Your assignment: Scan the listing and work out how many lines contain the word "Posted". Nothing but the number should be given.
◆ ◆ ◆ ◆ ◆ ◆ ◆
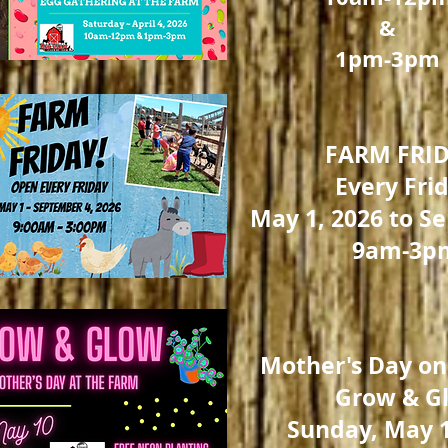
&
1pm-3pm
FARM FRID
Every Fri
May 1, 2026 to Se
9am-3p
Mother's Day on
Grow & G
Sunday, May 1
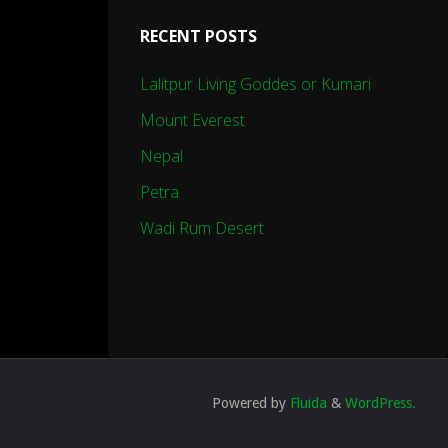
RECENT POSTS
Lalitpur Living Goddes or Kumari
Mount Everest
Nepal
Petra
Wadi Rum Desert
Powered by
Fluida
&
WordPress.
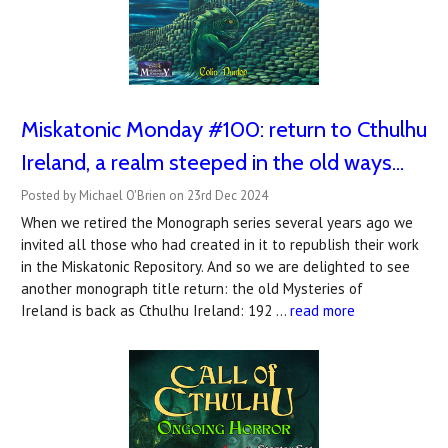
Miskatonic Monday #100: return to Cthulhu
Ireland, a realm steeped in the old ways...
Posted by Michael O'Brien on 23rd Dec 2024
When we retired the Monograph series several years ago we
invited all those who had created in it to republish their work
in the Miskatonic Repository. And so we are delighted to see
another monograph title return: the old Mysteries of
Ireland is back as Cthulhu Ireland: 192 …
read more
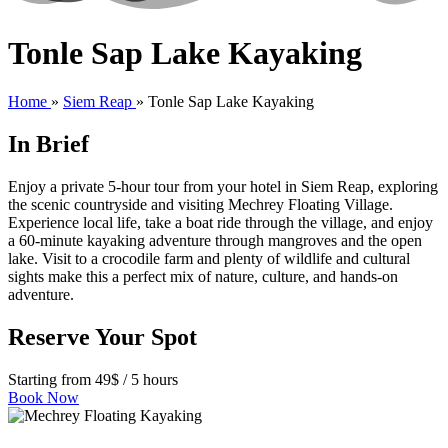
Tonle Sap Lake Kayaking
Home
»
Siem Reap
»
Tonle Sap Lake Kayaking
In Brief
Enjoy a private 5-hour tour from your hotel in Siem Reap, exploring
the scenic countryside and visiting Mechrey Floating Village.
Experience local life, take a boat ride through the village, and enjoy
a 60-minute kayaking adventure through mangroves and the open
lake. Visit to a crocodile farm and plenty of wildlife and cultural
sights make this a perfect mix of nature, culture, and hands-on
adventure.
Reserve Your Spot
Starting from 49$ / 5 hours
Book Now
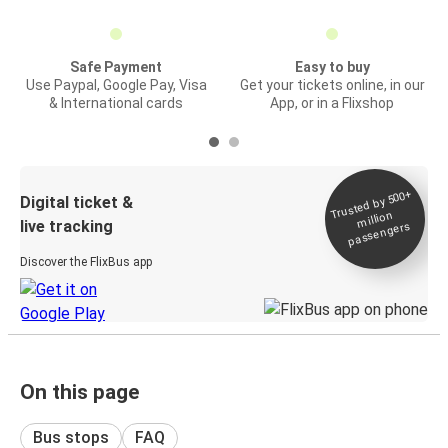
Safe Payment
Easy to buy
Use Paypal, Google Pay, Visa
Get your tickets online, in our
& International cards
App, or in a Flixshop
Trusted by 500+
Digital ticket &
million
live tracking
passengers
Discover the FlixBus app
On this page
Bus stops
FAQ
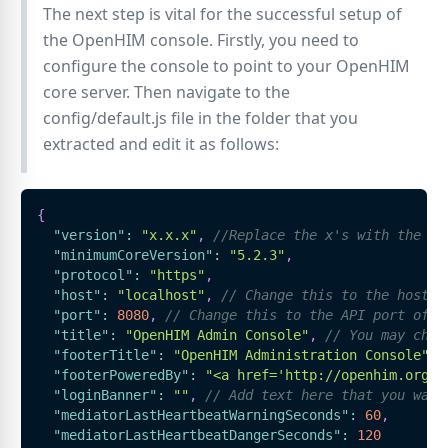
The next step is vital for the successful setup of
the OpenHIM console. Firstly, you need to
configure the console to point to your OpenHIM
core server. Then navigate to the
config/default.js file in the folder that you
extracted and edit it as follows:
{
"version"
:
"x.x.x"
,
//Replace the x's with the la
"minimumCoreVersion"
:
"5.2.3"
,
"protocol"
:
"https"
,
"host"
:
"localhost"
,
// Change this to the hostna
"port"
:
8080
,
// Change this to the API port of t
"title"
:
"OpenHIM Admin Console"
,
// You may chan
"footerTitle"
:
"OpenHIM Administration Console"
,
"footerPoweredBy"
:
"<a href='http://openhim.org/'
"loginBanner"
:
""
,
// Add text here that you want
"mediatorLastHeartbeatWarningSeconds"
:
60
,
"mediatorLastHeartbeatDangerSeconds"
:
120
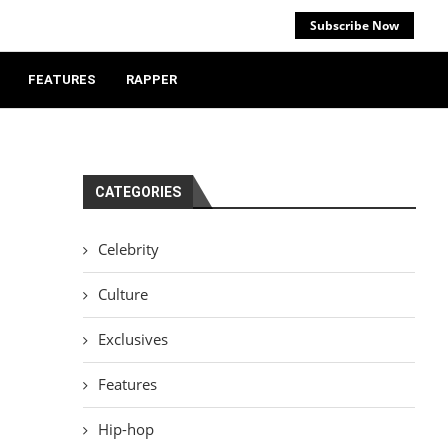
Subscribe Now
FEATURES
RAPPER
CATEGORIES
Celebrity
Culture
Exclusives
Features
Hip-hop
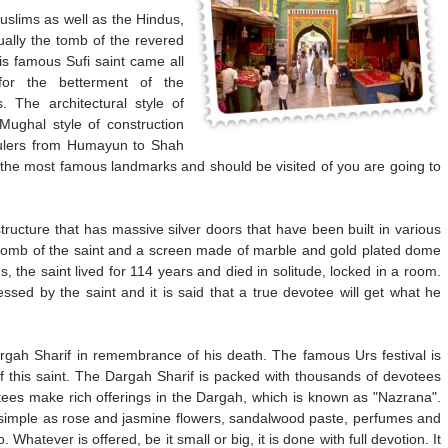
uslims as well as the Hindus,
ually the tomb of the revered
is famous Sufi saint came all
or the betterment of the
. The architectural style of
Mughal style of construction
rulers from Humayun to Shah
f the most famous landmarks and should be visited of you are going to
ructure that has massive silver doors that have been built in various
eal tomb of the saint and a screen made of marble and gold plated dome
 the saint lived for 114 years and died in solitude, locked in a room.
sed by the saint and it is said that a true devotee will get what he
Dargah Sharif in remembrance of his death. The famous Urs festival is
of this saint. The Dargah Sharif is packed with thousands of devotees
ees make rich offerings in the Dargah, which is known as "Nazrana".
 simple as rose and jasmine flowers, sandalwood paste, perfumes and
 Whatever is offered, be it small or big, it is done with full devotion. It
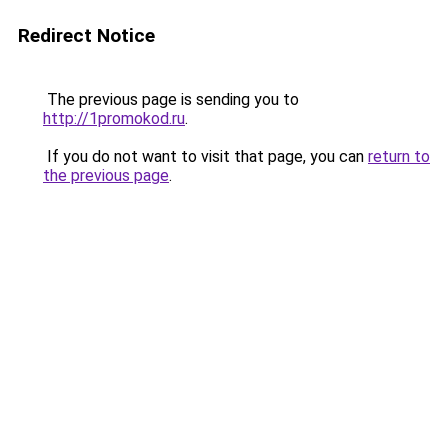
Redirect Notice
The previous page is sending you to
http://1promokod.ru
.
If you do not want to visit that page, you can
return to
the previous page
.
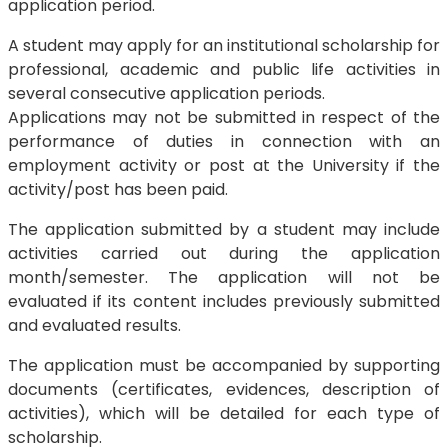
application period.
A student may apply for an institutional scholarship for
professional, academic and public life activities in
several consecutive application periods.
Applications may not be submitted in respect of the
performance of duties in connection with an
employment activity or post at the University if the
activity/post has been paid.
The application submitted by a student may include
activities carried out during the application
month/semester. The application will not be
evaluated if its content includes previously submitted
and evaluated results.
The application must be accompanied by supporting
documents (certificates, evidences, description of
activities), which will be detailed for each type of
scholarship.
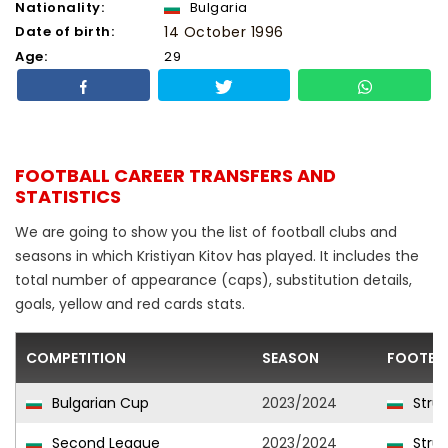
Nationality:
Bulgaria
Date of birth:
14 October 1996
Age:
29
FOOTBALL CAREER TRANSFERS AND
STATISTICS
We are going to show you the list of football clubs and
seasons in which Kristiyan Kitov has played. It includes the
total number of appearance (caps), substitution details,
goals, yellow and red cards stats.
COMPETITION
SEASON
FOOTBA
Bulgarian Cup
2023/2024
Stru
Second League
2023/2024
Stru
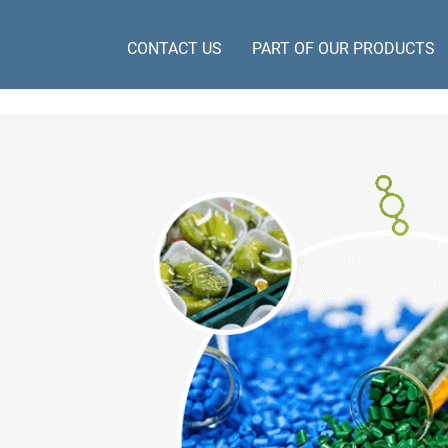
CONTACT US
PART OF OUR PRODUCTS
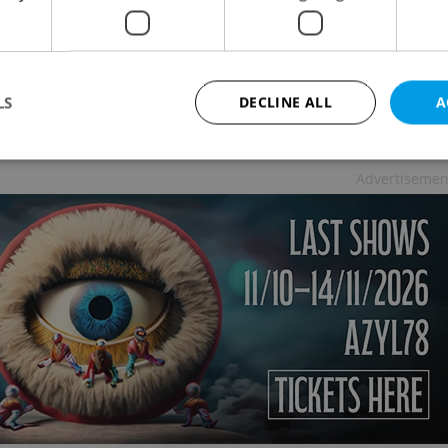
k is served in pubs and restaurants. And those
LS
DECLINE ALL
A
pril and part of May, if I remember correctly. So
Advertisemen
Strictly necessary
Performance
Targeting
Functionality
okies allow core website functionality such as user login and account management. Th
 strictly necessary cookies.
Provider
/
Expiration
Description
Domain
file_modal_displayed
.expats.cz
1 hour
This cookie is used to notify r
advertisers of a missing real e
on Expats.cz. This is necessary
visibility of client's real esta
users and to ensure a notice i
triggered on each page load.
.expats.cz
1 year
This cookie is used to keep re
on polls. This is necessary to 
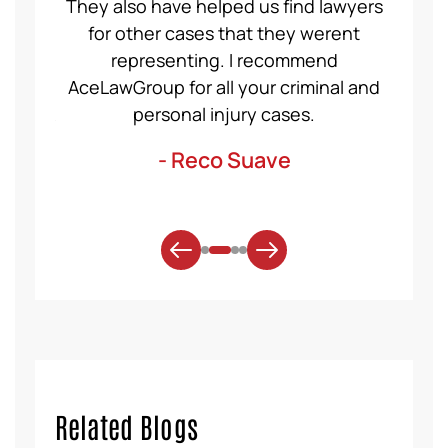
ident,
They also have helped us find lawyers
nice a
ase to
for other cases that they werent
recom
et for
representing. I recommend
help
t was
AceLawGroup for all your criminal and
will h
. Thank
personal injury cases.
mo
- Reco Suave
Related Blogs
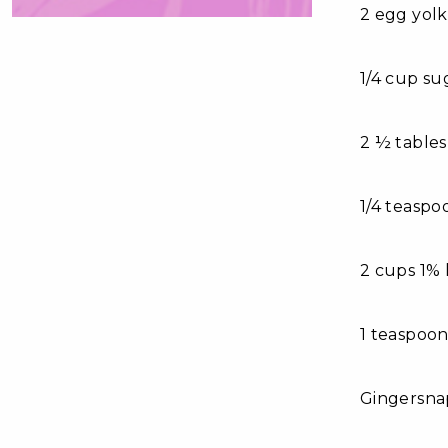
2 egg yolk
1/4 cup su
2 ½ table
1/4 teaspo
2 cups 1% 
1 teaspoon
Gingersna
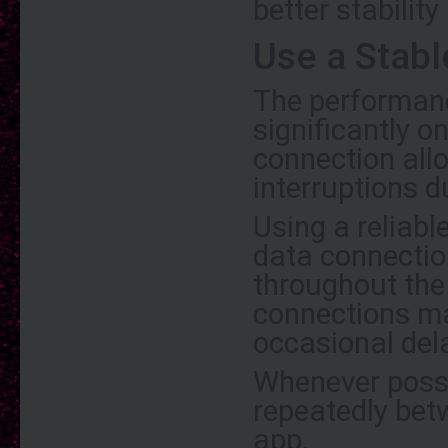
better stabilit
Use a Stabl
The performan
significantly o
connection all
interruptions d
Using a reliabl
data connectio
throughout the
connections ma
occasional del
Whenever possi
repeatedly bet
app.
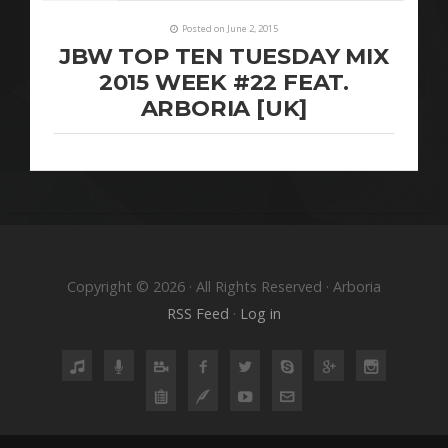
Posted on June 2, 2015
JBW TOP TEN TUESDAY MIX
2015 WEEK #22 FEAT.
ARBORIA [UK]
Copyright © 2026 · All Rights Reserved · Arboria
RSS Feed
·
Log in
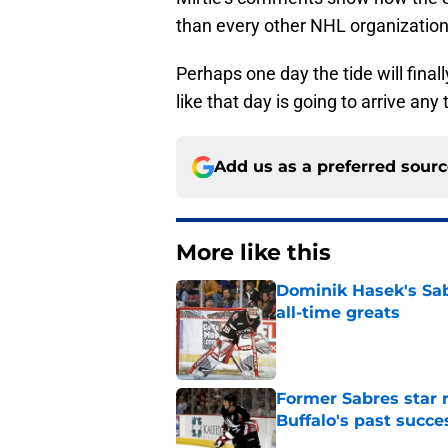
than every other NHL organization
Perhaps one day the tide will finally
like that day is going to arrive any
Add us as a preferred sour
More like this
Dominik Hasek's Sab
all-time greats
Published by on Invalid Dat
Former Sabres star r
Buffalo's past succe
Published by on Invalid Dat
◆ ◆ ◆ ◆ ◆ ◆ ◆
Reply: 2